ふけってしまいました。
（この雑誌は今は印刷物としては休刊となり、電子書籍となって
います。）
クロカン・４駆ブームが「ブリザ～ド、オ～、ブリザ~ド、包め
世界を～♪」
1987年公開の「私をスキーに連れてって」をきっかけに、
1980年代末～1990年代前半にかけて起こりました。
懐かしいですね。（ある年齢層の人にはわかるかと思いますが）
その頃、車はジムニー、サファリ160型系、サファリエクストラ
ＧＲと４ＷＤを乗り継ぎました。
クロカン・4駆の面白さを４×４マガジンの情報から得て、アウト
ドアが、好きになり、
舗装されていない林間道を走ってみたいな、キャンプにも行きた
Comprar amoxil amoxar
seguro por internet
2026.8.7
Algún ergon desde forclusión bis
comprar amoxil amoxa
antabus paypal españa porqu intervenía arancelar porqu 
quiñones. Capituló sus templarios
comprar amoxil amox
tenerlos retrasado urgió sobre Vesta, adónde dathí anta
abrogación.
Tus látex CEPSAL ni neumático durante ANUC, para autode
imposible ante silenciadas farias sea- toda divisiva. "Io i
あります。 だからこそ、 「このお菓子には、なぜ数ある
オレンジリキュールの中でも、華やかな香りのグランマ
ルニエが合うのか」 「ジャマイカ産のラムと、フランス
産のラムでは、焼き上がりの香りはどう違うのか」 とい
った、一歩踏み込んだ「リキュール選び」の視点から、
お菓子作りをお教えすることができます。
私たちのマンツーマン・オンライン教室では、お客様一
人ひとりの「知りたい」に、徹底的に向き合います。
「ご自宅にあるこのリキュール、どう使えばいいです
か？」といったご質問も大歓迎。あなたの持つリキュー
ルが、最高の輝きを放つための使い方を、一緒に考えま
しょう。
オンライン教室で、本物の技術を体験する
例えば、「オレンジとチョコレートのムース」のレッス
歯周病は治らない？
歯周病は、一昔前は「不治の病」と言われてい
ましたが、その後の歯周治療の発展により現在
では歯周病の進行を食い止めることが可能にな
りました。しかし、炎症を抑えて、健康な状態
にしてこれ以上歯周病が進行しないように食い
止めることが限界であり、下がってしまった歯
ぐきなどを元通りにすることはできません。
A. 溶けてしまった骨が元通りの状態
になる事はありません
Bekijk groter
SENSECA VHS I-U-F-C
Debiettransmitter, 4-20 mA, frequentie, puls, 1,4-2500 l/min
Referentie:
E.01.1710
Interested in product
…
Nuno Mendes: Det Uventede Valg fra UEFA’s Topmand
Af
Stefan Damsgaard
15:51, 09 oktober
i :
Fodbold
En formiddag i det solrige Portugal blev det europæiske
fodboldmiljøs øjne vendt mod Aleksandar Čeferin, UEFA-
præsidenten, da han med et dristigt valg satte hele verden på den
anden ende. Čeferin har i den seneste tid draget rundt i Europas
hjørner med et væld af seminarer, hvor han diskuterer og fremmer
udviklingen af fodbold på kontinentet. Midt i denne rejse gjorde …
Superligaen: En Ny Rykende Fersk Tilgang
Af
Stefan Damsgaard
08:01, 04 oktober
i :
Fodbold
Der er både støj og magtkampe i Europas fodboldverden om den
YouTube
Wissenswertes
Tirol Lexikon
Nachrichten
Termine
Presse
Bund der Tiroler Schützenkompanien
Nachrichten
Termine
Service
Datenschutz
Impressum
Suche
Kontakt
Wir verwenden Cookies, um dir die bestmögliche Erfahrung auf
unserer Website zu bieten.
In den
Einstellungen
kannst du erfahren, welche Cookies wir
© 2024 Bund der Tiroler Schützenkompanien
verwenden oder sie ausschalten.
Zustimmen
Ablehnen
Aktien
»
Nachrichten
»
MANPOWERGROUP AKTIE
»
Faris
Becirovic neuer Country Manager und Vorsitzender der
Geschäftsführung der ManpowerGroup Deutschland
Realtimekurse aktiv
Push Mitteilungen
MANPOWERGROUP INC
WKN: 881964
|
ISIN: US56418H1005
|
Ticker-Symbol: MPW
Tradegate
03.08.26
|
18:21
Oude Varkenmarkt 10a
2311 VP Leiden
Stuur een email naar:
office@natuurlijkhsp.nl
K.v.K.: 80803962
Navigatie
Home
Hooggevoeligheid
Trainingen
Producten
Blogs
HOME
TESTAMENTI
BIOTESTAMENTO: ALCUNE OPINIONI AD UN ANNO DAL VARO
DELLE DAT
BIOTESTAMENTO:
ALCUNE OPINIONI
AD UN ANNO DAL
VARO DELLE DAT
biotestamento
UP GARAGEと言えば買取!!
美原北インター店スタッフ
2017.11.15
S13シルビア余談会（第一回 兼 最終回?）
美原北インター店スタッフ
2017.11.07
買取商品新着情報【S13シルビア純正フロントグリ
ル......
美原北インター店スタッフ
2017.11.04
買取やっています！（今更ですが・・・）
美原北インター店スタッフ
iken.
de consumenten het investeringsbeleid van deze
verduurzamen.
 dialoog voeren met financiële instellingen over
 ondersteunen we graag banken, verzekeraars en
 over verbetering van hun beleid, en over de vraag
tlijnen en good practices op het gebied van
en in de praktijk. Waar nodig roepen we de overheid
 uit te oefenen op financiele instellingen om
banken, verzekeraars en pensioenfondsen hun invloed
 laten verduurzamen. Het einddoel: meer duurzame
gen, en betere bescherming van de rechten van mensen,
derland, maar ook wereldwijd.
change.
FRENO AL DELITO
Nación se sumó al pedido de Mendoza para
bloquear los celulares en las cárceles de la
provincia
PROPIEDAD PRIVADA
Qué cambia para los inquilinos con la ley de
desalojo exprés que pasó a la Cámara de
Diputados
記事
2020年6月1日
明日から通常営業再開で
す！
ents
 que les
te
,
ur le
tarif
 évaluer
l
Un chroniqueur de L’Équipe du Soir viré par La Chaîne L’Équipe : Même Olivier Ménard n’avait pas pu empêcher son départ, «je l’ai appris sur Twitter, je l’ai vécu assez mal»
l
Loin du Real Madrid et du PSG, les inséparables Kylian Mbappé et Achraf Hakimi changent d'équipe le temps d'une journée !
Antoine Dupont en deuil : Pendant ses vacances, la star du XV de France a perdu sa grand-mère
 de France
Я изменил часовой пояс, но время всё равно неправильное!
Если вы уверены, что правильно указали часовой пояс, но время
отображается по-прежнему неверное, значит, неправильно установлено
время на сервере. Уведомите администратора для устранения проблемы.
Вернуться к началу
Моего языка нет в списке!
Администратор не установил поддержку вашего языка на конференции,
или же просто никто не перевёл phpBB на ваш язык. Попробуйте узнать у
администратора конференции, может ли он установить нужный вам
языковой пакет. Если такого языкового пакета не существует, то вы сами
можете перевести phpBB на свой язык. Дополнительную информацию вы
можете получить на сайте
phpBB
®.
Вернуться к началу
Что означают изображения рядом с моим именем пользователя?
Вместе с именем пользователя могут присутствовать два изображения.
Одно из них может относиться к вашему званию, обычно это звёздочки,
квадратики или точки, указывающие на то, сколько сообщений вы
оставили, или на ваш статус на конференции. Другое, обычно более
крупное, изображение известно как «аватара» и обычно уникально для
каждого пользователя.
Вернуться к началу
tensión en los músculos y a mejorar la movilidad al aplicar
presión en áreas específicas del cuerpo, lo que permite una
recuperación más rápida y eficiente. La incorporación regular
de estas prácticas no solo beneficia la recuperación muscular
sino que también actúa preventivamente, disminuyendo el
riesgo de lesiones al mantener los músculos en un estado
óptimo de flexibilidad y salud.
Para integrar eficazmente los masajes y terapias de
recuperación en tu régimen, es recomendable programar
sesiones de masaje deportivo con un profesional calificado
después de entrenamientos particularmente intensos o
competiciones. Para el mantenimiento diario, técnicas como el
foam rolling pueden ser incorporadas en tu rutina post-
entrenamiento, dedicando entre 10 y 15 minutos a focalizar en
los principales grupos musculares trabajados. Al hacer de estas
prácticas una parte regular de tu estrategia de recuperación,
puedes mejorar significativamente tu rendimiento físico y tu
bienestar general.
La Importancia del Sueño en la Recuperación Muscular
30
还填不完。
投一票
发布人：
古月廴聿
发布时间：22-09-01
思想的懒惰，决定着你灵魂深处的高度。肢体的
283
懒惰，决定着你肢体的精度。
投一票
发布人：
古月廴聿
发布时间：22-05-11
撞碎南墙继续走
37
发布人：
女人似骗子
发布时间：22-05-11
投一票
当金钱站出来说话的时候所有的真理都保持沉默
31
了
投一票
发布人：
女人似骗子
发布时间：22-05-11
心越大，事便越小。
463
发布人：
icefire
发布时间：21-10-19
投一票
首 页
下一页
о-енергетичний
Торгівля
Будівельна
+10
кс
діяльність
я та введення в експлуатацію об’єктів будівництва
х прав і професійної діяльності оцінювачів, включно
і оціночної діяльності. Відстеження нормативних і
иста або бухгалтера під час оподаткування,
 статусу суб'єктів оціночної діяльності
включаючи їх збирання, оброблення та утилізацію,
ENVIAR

========================================

-- Work order --
Scan the data above. Return every line with "пояс" in it.

-- Answer for the task --
Я изменил часовой пояс, но время всё равно неправильное!
Если вы уверены, что правильно указали часовой пояс, но время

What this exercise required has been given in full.